Here’s an example: https://www.godbolt.org/z/T31T6os7K. In the second version of the function I dereferenced the pointer outside of the tertiary operator so that the compiler would not need to use a branch. GCC chose to use a branch, anyway, so I added the inline asm to trick it. Note that it’s not actually emitting any code, but GCC only looks at the constraints and sees that it needs to put rval into a register.

This is called predication. Branches cause the instruction pointer to (potentially) go somewhere other than the next instruction, and this is precisely what makes them painful for CPU designers. Predication doesn’t affect control flow; it only affects whether the current instruction executes.

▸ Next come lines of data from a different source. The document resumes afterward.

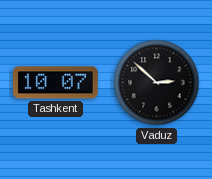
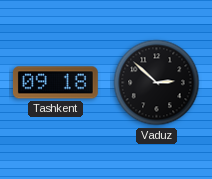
Tashkent: 10:07 -> 09:18
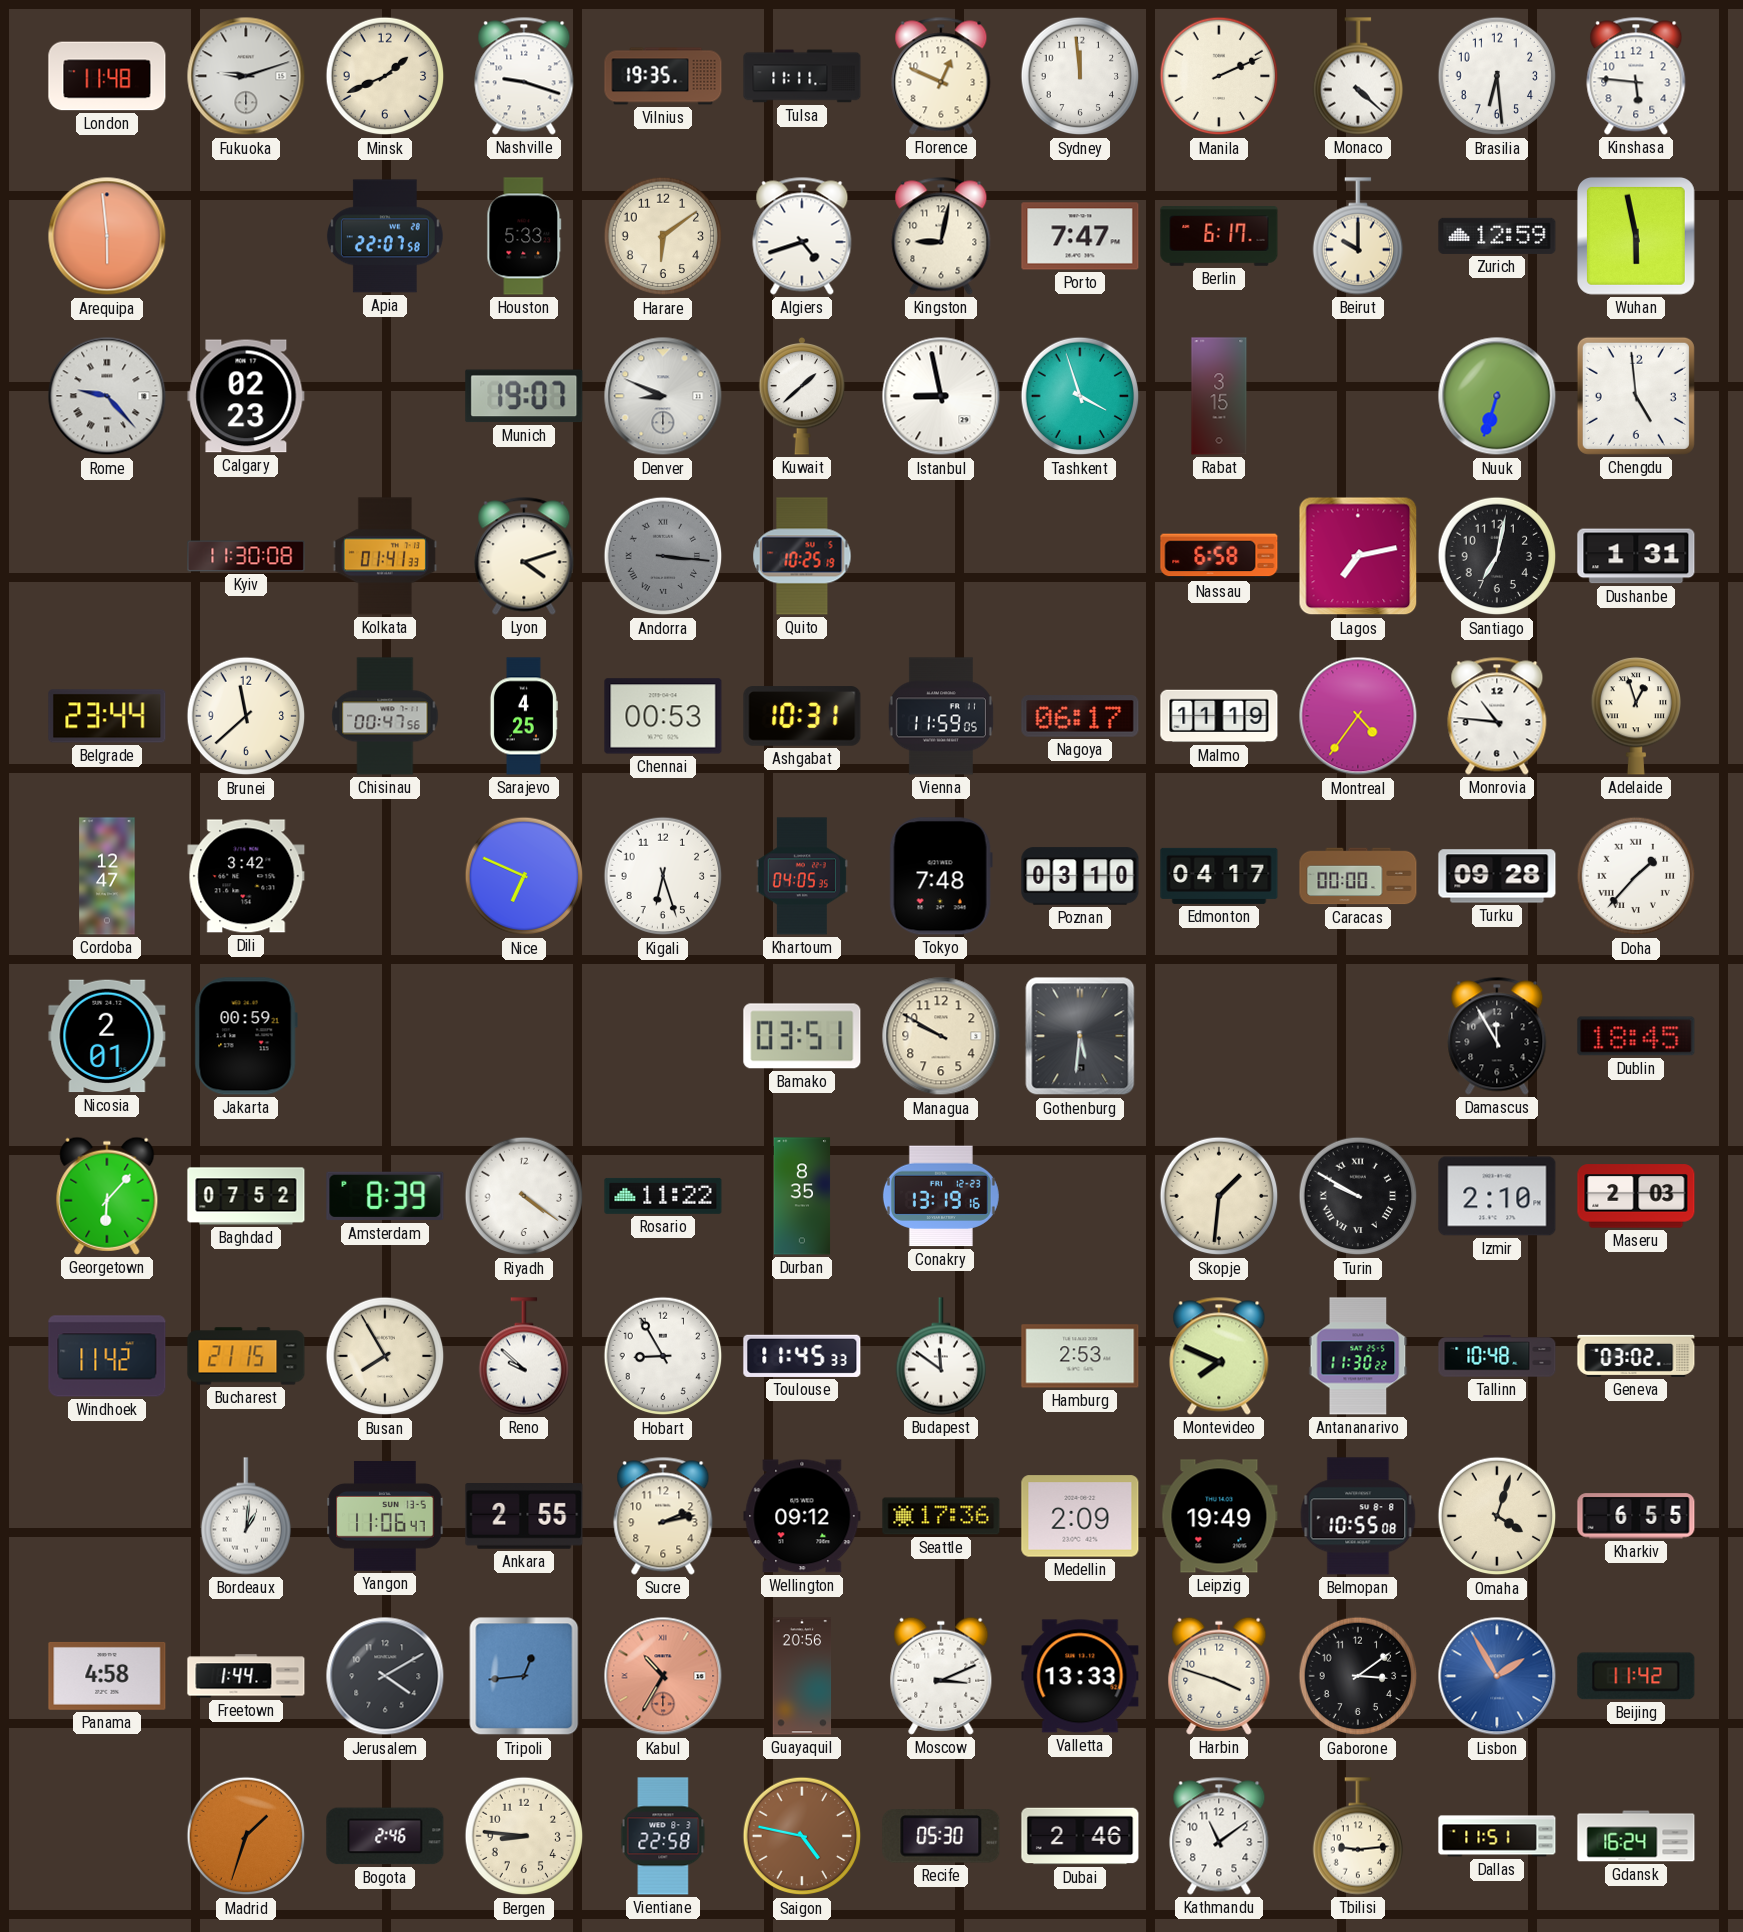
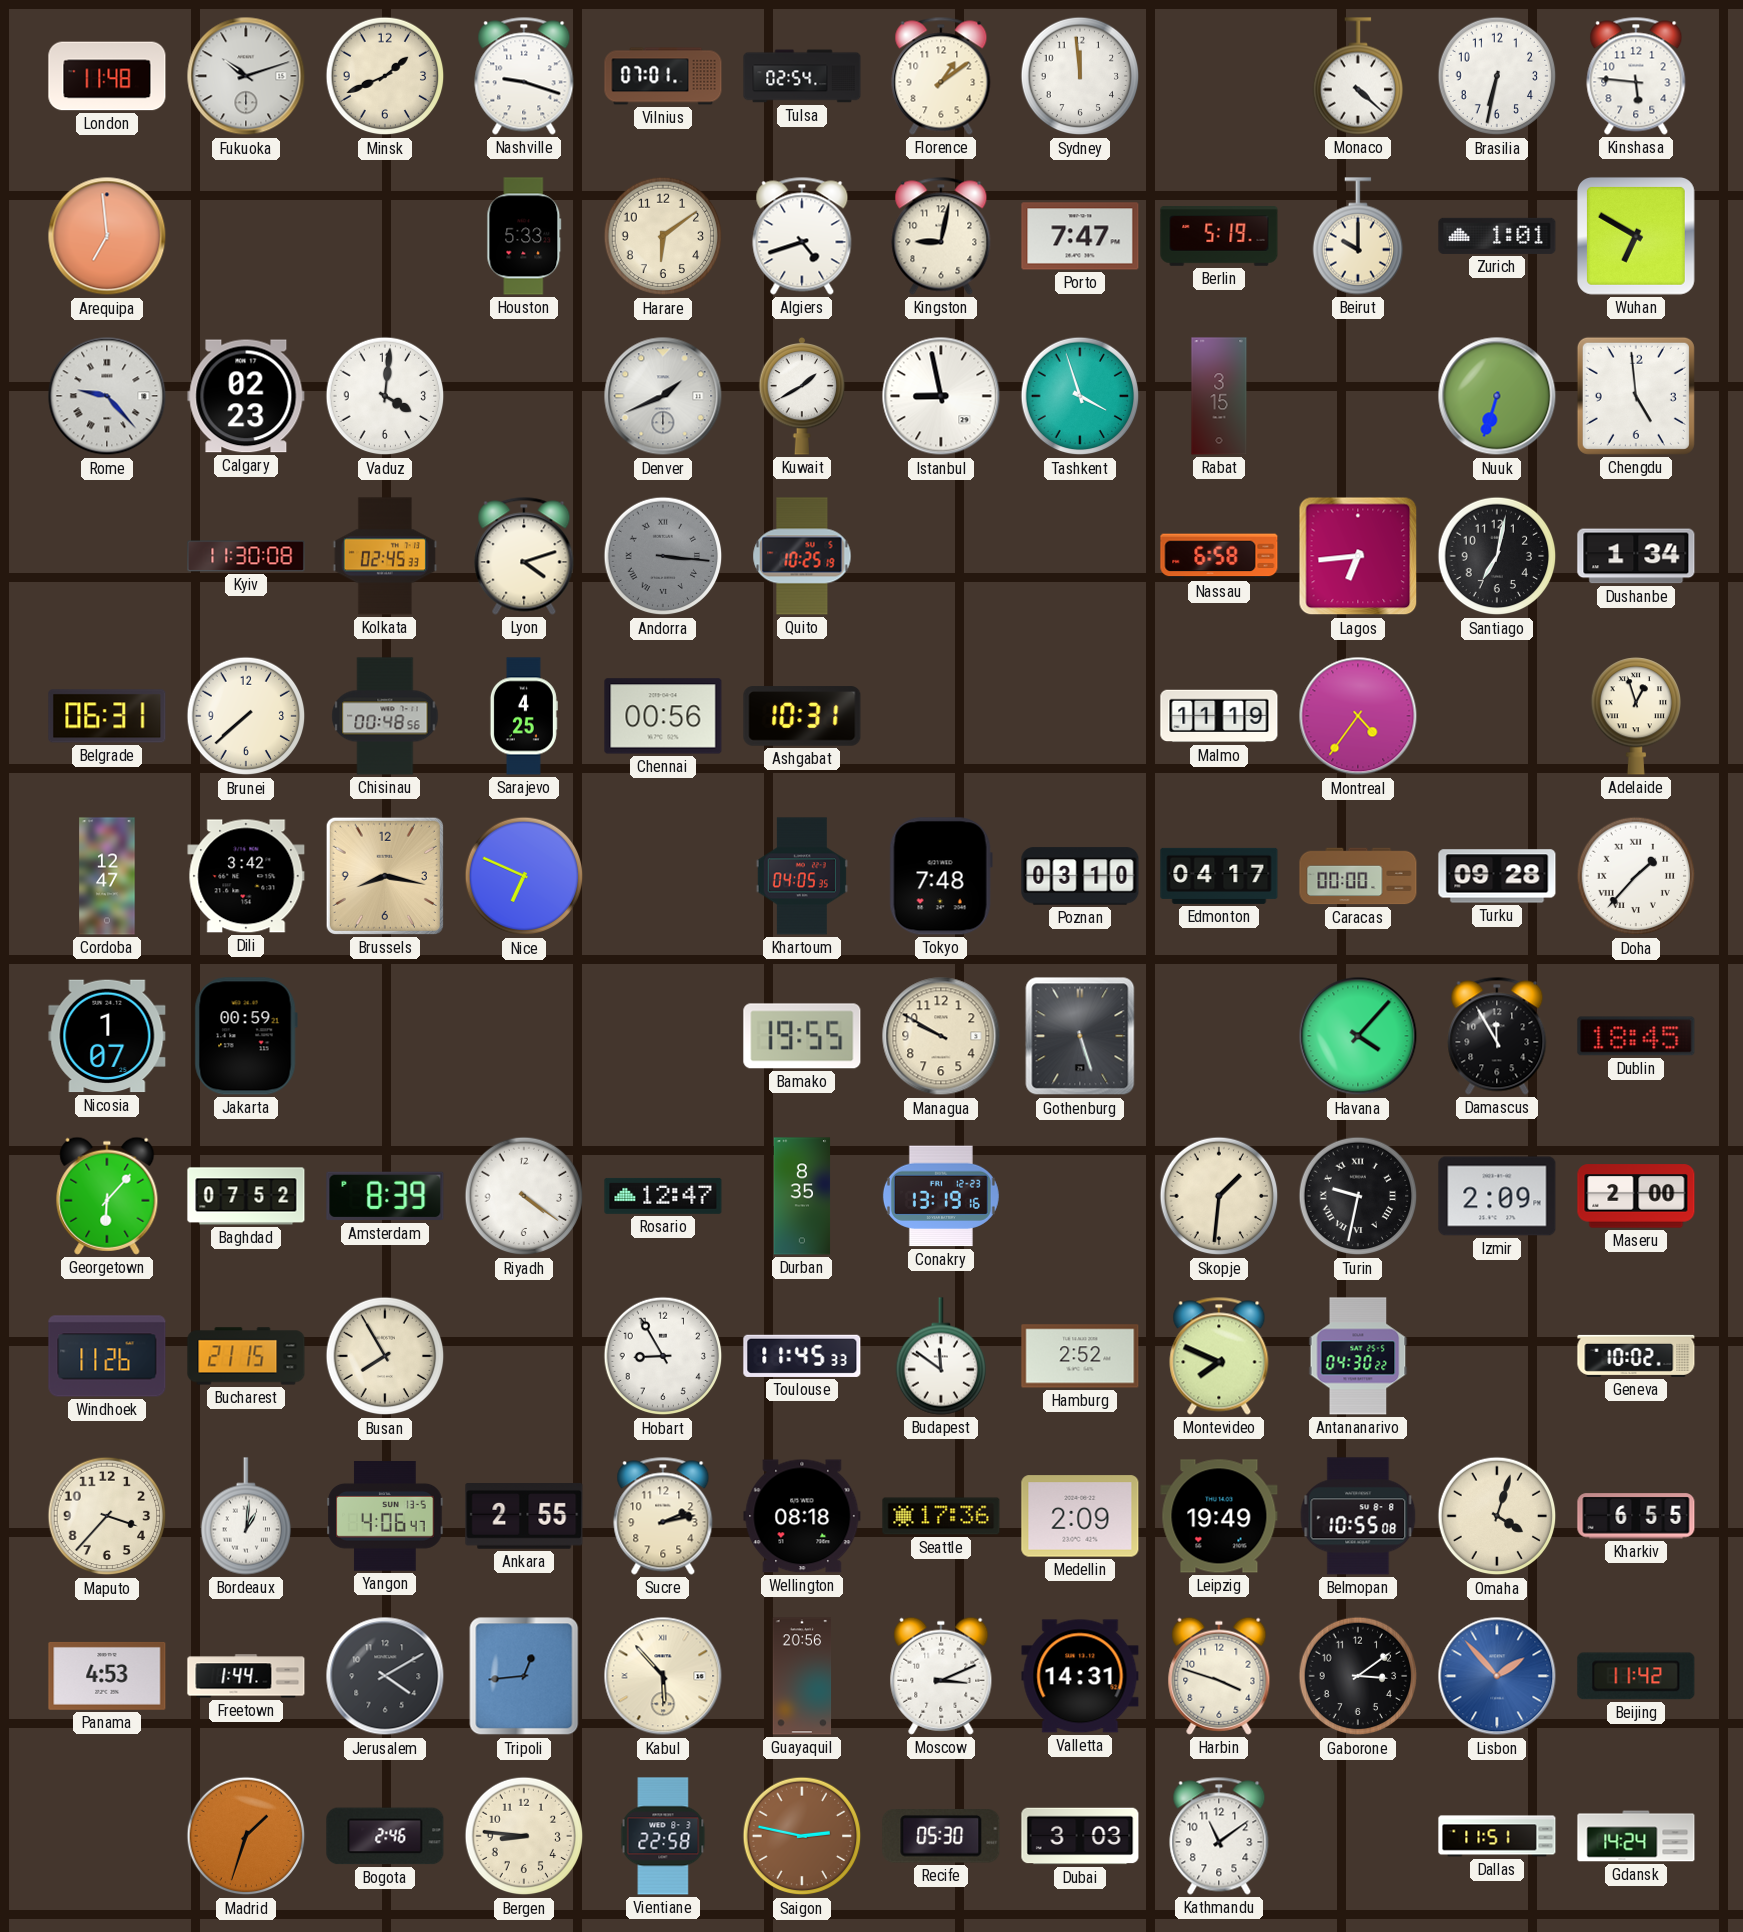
Fukuoka: 9:12 -> 10:12
Vilnius: 19:35 -> 07:01
Tulsa: 11:11 -> 02:54
Florence: 12:49 -> 1:09
Manila: 2:11 -> none
Brasilia: 6:29 -> 6:32
Arequipa: 5:59 -> 6:59
Apia: 22:07 -> none
Berlin: 6:17 -> 5:19
Zurich: 12:59 -> 1:01
Wuhan: 5:58 -> 6:50
Vaduz: none -> 4:01
Munich: 19:07 -> none
Denver: 8:49 -> 1:41
Kuwait: 1:38 -> 1:40
Kolkata: 01:41 -> 02:45
Lagos: 7:13 -> 6:44
Dushanbe: 1:31 -> 1:34
Belgrade: 23:44 -> 06:31
Brunei: 11:38 -> 7:38
Chisinau: 00:47 -> 00:48
Chennai: 00:53 -> 00:56
Vienna: 11:59 -> none
Nagoya: 06:17 -> none
Monrovia: 10:46 -> none
Brussels: none -> 8:17
Kigali: 6:27 -> none
Nicosia: 2:01 -> 1:07
Bamako: 03:51 -> 19:55
Gothenburg: 5:31 -> 5:27
Havana: none -> 4:07
Rosario: 11:22 -> 12:47
Turin: 9:50 -> 9:32
Izmir: 2:10 -> 2:09
Maseru: 2:03 -> 2:00
Windhoek: 11:42 -> 11:26
Reno: 9:52 -> none
Hamburg: 2:53 -> 2:52
Antananarivo: 11:30 -> 04:30
Tallinn: 10:48 -> none
Geneva: 03:02 -> 10:02
Maputo: none -> 3:37
Yangon: 11:06 -> 4:06
Wellington: 09:12 -> 08:18
Panama: 4:58 -> 4:53
Kabul: 10:35 -> 5:53
Kabul dial: salmon -> cream
Valletta: 13:33 -> 14:31
Lisbon: 1:55 -> 1:53
Saigon: 4:47 -> 2:47
Dubai: 2:46 -> 3:03
Tbilisi: 9:14 -> none
Gdansk: 16:24 -> 14:24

It’s especially relevant on ARM because most instructions can be predicated. The cost of a branch can be modeled as: predict_cost + ((mispredict_cost - predict_cost) * mispredict_rate). If your mispredict cost is 20 cycles and the branch is mispredicted 50% of the time, then on average your branch costs 10 cycles. To this you would add the average cost of executing each side of the branch. If the cost of executing both is less than the result, then branch-free logic is faster.

I’ve never worked with the Cortex-M line, so I don’t know much about those. They might not even do dynamic prediction since it would cause the timings to be non-deterministic.

Excellent information, thank you!

Since we run on embedded targets, I’m not aware of a way to do this - but that raises a thought. If I can generate a test harness that executes this code using captured data - on a different cpu - can the profile data be used to optimize the cross-compiled target or is it no longer useful by changing architectures? I’ve not messed with this much - it’s not common among my set of mentors - so I have no idea how it really works except in theory.

Are there cases where distance affects branch cost? E.g. in the example you provided the branch is only a couple of instructions ahead - but I wonder why GCC put that in there if branches cost so much, that seems like making three or four instructions take 10 is a bit terrible. Is there some thought process behind this - especially when -O3 explicitly includes things like -fif-conversion ?

That is an interesting question whose answer I don’t know. If they’re just collecting data on expressions in the source code, then it wouldn’t matter which architecture you’re on.

RISC machines generally can’t jump around the whole address space. ARM A32 gives you +/- 32MiB. Anything outside of that range will almost certainly be converted into an indirect branch. Other than that, branch distance should be irrelevant.

My guess is that some optimization phase rewrote the tertiary construct and discarded the information that the compiler was free to dereference the pointer.

I very much appreciate your comments here, thank you! I’ll take some time to think about these implications as I prepare our codebase to transition from M4 to M7, which has a significant difference in branch behaviour (both cost and prediction mechanism), as well as introducing caching into the mix too.